Saved entries
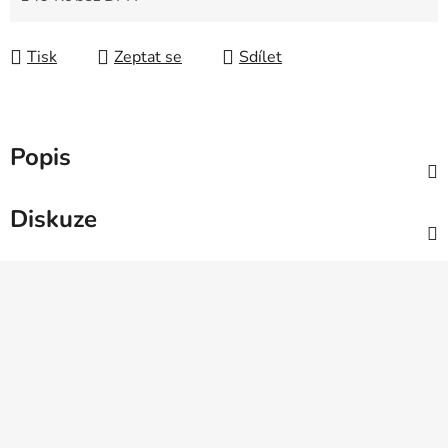
Měrná cena:
Tisk
Zeptat se
Sdílet
Popis
Diskuze
Z
á
p
a
t
í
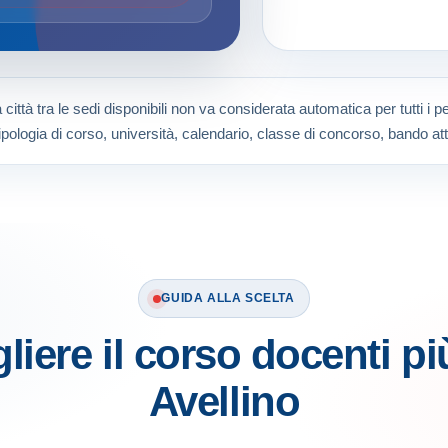
città tra le sedi disponibili non va considerata automatica per tutti i 
ipologia di corso, università, calendario, classe di concorso, bando att
GUIDA ALLA SCELTA
iere il corso docenti pi
Avellino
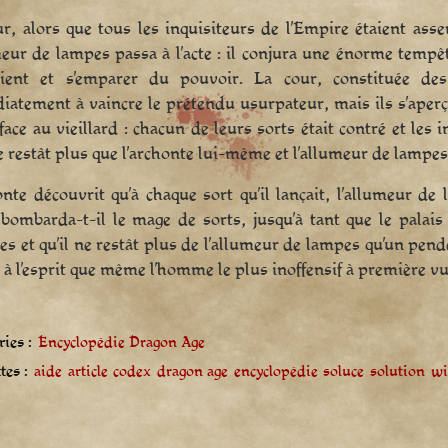
r, alors que tous les inquisiteurs de l’Empire étaient asse
meur de lampes passa à l’acte : il conjura une énorme tempêt
aient et s’emparer du pouvoir. La cour, constituée de
atement à vaincre le prétendu usurpateur, mais ils s’aperçu
face au vieillard : chacun de leurs sorts était contré et les i
ne restât plus que l’archonte lui-même et l’allumeur de lampes
onte découvrit qu’à chaque sort qu’il lançait, l’allumeur de
bombarda-t-il le mage de sorts, jusqu’à tant que le palais
es et qu’il ne restât plus de l’allumeur de lampes qu’un pende
 à l’esprit que même l’homme le plus inoffensif à première vu
ies :
Encyclopédie Dragon Age
tes :
aide
article
codex
dragon age
encyclopédie
soluce
solution
wi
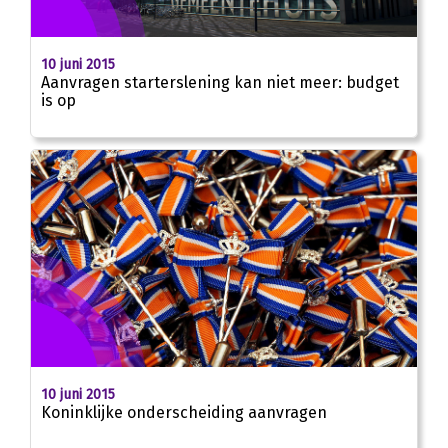
10 juni 2015
Aanvragen starterslening kan niet meer: budget
is op
10 juni 2015
Koninklijke onderscheiding aanvragen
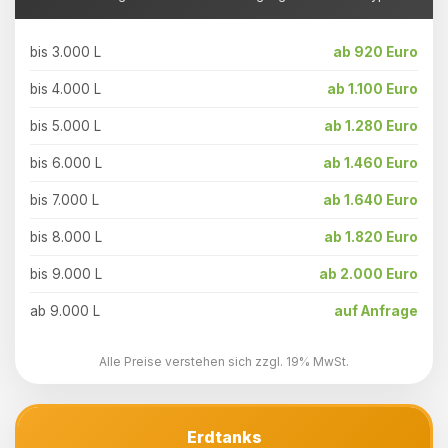
bis 3.000 L
ab 920 Euro
bis 4.000 L
ab 1.100 Euro
bis 5.000 L
ab 1.280 Euro
bis 6.000 L
ab 1.460 Euro
bis 7.000 L
ab 1.640 Euro
bis 8.000 L
ab 1.820 Euro
bis 9.000 L
ab 2.000 Euro
ab 9.000 L
auf Anfrage
Alle Preise verstehen sich zzgl. 19% MwSt.
Erdtanks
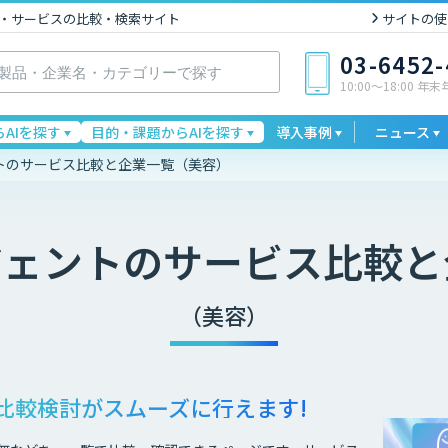
I製品・サービスの比較・検索サイト
サイトの使
03-6452
10:00〜18:00 年
AIを探す
目的・課題からAIを探す
導入事例
ニュース
ントのサービス比較と企業一覧（美容）
ジェント
のサービス比較と
（美容）
比較検討が
スムーズに行えます!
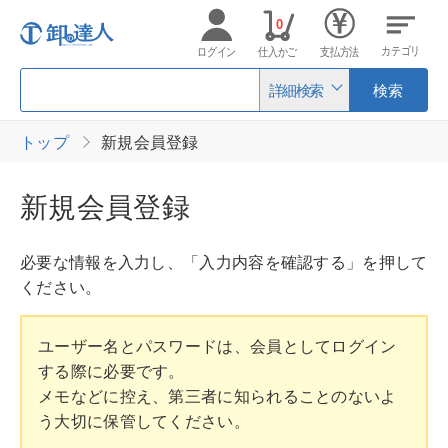
0
カテゴリ
ログイン
仕入かご
支払方法
詳細検索
検索
トップ
新規会員登録
新規会員登録
必要な情報を入力し、「入力内容を確認する」を押して
ください。
ユーザー名とパスワードは、会員としてログイン
する際に必要です。
メモなどに控え、第三者に知られることのないよ
う大切に保管してください。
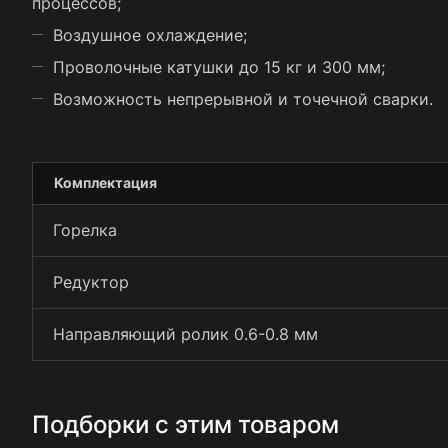
процессов;
Воздушное охлаждение;
Проволочные катушки до 15 кг и 300 мм;
Возможность непрерывной и точечной сварки.
Комплектация
Горелка
Редуктор
Направляющий ролик 0.6-0.8 мм
Подборки с этим товаром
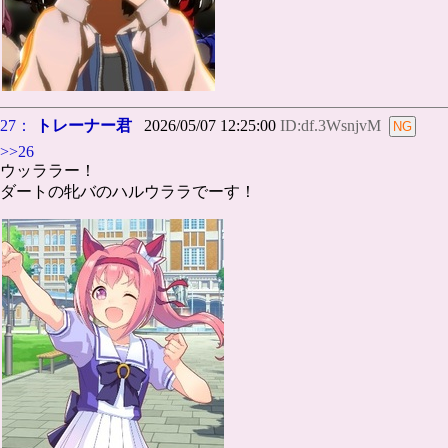
27：
トレーナー君
2026/05/07 12:25:00
ID:df.3WsnjvM
>>26
ウッララー！
ダートの牝バのハルウララでーす！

**EXERCISE DESCRIPTION**
Lines holding the word "même" are the answer; copy every one from the records above.

**EXERCISE OUTPUT**
ne restât plus que l’archonte lui-même et l’allumeur de lampes
 à l’esprit que même l’homme le plus inoffensif à première vu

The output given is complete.